Chrzest w jednej z kaplic na terenie obozu Bidi Bidi

 Przygotowanie do Paschy, do Tridium poprzedzają jednodniowe rekolekcje z sakramentem pojednania, w poszczególnych strefach i kaplicach, w tym roku ich jednak nie będzie. Droga do obozu jest zamknięta i nie można się spotykać na tzw. religijnych wydarzeniach. Jednakże, nasi ludzie spotykają się w domach na różańcu czy koronce do Miłosierdzia Bożego. Tam gdzie ktoś umie czytać i jest Biblia, następuje wsłuchiwanie się w Słowo Boże. Dzieci, które nie chodzą obecnie do szkoły mogą się modlić z rodzicami. W tym roku planowaliśmy w Niedzielę Palmową, że przejdziemy z młodzieżą (i nie tylko) z liściami bananowca czy palmy z kaplicy św. Daniela Comboniego do kaplicy św. Franciszka w strefie Yoyo. Myśleliśmy, że nie będzie za dużo palm, lecz więcej liści bananowca … ale przede wszystkim, iż nasze serca będą chciały kwitnąć i śpiewać Hosanna, w płomieniach Jego Miłości, Miłości Ukrzyżowanego. Nasze plany przewidywały, że w kaplicy św. Franciszka zostanie przedstawiona Pasja. Spodziewaliśmy się, iż w  Wielki Piątek we wszystkich kaplicach odbywać się będzie Droga Krzyżowa. Droga, która prowadzi nas przez centrum wioski, czasami większe lub mniejsze pagórki i trwa czasami 2 godziny, a następnie liturgia Wielkiego Piątku. Już wiemy, iż nie będziemy mogli być razem z naszymi ludźmi, a droga do obozu jest zamknięta przez najbliższe dwa tygodnie.

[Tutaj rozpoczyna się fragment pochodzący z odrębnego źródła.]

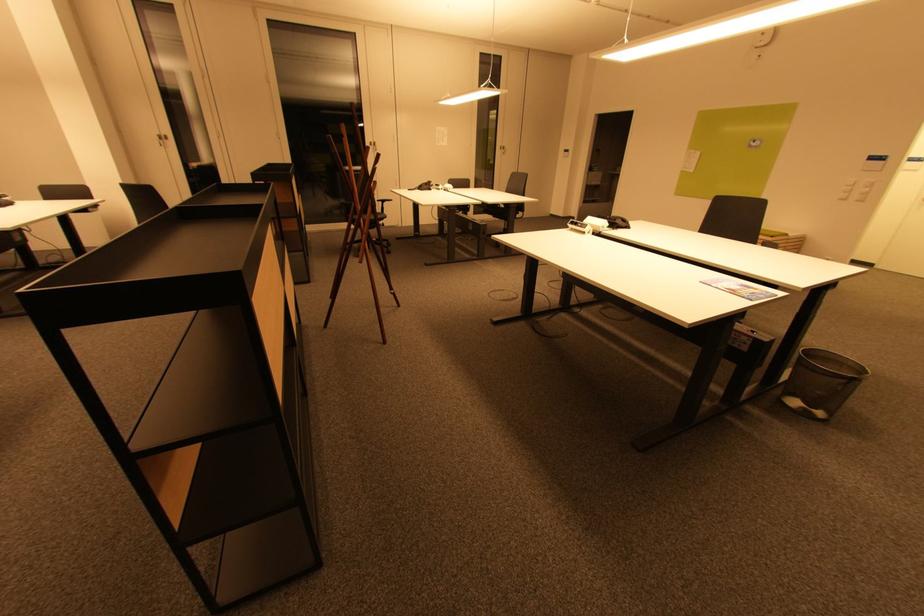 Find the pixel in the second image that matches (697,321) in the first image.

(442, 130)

Niedziela Palmowa- Sudan Południowy




Pozostaje jednak wołanie Jezusa, a także ludu Bożego … uchodźców …nie widzącego w pełni bliskości i miłości Boga … „Boże mój, Boże mój czemuś mnie opuścił”(Ps 22:2). A przecież ten Bóg tak blisko obmywa nam nasze nogi w Liturgii Wielkiego Czwartku, daje nam się cały w Eucharystii .. i my też w tym dniu obmywamy nogi naszym uchodźcom (ale nie w tym roku). Czy możemy być obojętni na Miłość Boga, który obmywa nasze okaleczenia, rany, traumy ? … bo w Jego ranach jest nasze uzdrowienie (Iz 53:5). Ale to przecież nie koniec … jest jeszcze Niedziela Miłosierdzia.

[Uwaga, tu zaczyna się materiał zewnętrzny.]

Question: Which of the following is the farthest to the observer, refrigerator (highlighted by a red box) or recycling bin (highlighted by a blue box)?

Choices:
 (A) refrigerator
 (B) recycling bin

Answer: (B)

Pamiatkowe zdjecie po chrzcie w Niedziele Milosierdzia ... wyglada, ze jeden dzieciak juz sie wyrywa do przodu  ... moze chce juz zostac Apostołem Miłosierdzia


W tym roku Wigilię Niedzieli Miłosierdzia, chcieliśmy szczególnie przeżywać z „małymi misjonarzami” z PDMD w strefie 1 Bidibidi w kaplicy św. Jana Bosco, a Niedzielę Miłosierdzia Bożego w strefie 2 Swinga z młodzieżą. Jak widać nasze plany zostały zatrzymane. Będziemy musieli się na chwilę zatrzymać jak to w Wielkim Poście (pójść nieco wolniej „lento”), może nawrócić i dostrzec nie tylko nasz plan, który może wydawał się najlepszy … a może jednak nie jest. Może Jezus chce nam coś szczególnego powiedzieć, abyśmy się nie bali jak Maryja, św. Józef a oddali się Jemu, który ma dla nas plan pełen miłości, abyśmy nie bali kochać się wzajemnie.
Jak Prorok Izajasz mówi; „myśli moje nie są myślami waszymi ani wasze drogi moimi drogami – wyrocznia Pana. Bo jak niebiosa górują nad ziemią, tak drogi moje nad waszymi drogami i myśli moje nad myślami waszymi.” (Iz 55:8-9)
A jak Ty mój Przyjacielu, będziesz przeżywał przejście z ciemności do światła. Jak chcesz odpowiedzieć na Bożą Miłość ofiarowaną Tobie?